| EXERCISE DESCRIPTION |
Go to the line that contains "櫻坂46｜IwanttomorrowtocomeMVのロ" in the listing below, then output it and every line after it exactly, omitting pictures.

------------------------------------------------------------------------

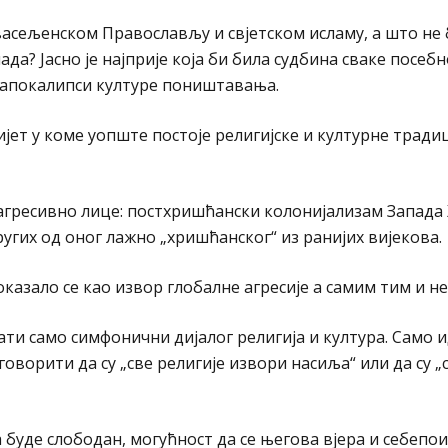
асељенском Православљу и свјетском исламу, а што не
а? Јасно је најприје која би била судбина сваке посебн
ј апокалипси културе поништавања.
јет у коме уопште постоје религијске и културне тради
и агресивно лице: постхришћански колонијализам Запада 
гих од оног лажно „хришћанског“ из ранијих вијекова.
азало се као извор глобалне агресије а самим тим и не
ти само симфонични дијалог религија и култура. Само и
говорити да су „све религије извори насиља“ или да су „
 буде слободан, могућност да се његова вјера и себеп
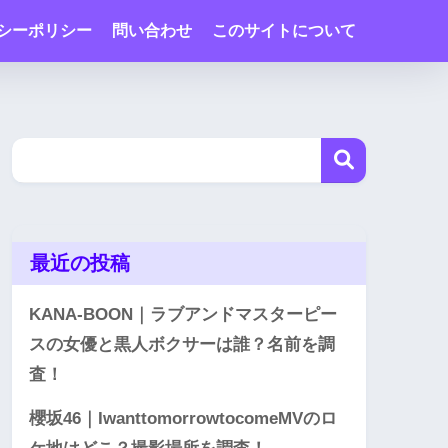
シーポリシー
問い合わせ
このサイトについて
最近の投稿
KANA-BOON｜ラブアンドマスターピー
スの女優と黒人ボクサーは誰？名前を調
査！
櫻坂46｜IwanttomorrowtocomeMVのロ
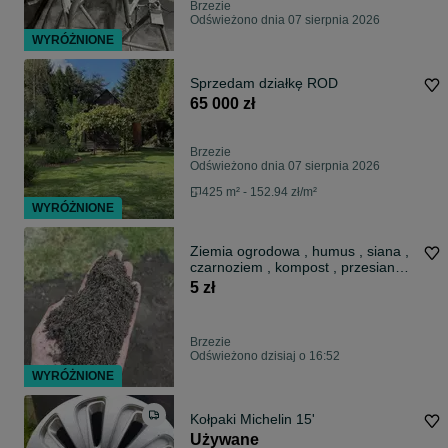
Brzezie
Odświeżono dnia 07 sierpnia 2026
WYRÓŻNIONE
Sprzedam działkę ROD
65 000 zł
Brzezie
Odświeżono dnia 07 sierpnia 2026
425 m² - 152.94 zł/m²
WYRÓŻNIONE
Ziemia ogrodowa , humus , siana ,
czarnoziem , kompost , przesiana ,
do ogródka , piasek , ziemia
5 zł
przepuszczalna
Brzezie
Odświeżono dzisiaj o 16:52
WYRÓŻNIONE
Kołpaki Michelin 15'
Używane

------------------------------------------------------------------------

| OUTPUT BELOW |
櫻坂46｜IwanttomorrowtocomeMVのロ
Brzezie
Odświeżono dnia 07 sierpnia 2026
WYRÓŻNIONE
Sprzedam działkę ROD
65 000 zł
Brzezie
Odświeżono dnia 07 sierpnia 2026
425 m² - 152.94 zł/m²
WYRÓŻNIONE
Ziemia ogrodowa , humus , siana ,
czarnoziem , kompost , przesiana ,
do ogródka , piasek , ziemia
5 zł
przepuszczalna
Brzezie
Odświeżono dzisiaj o 16:52
WYRÓŻNIONE
Kołpaki Michelin 15'
Używane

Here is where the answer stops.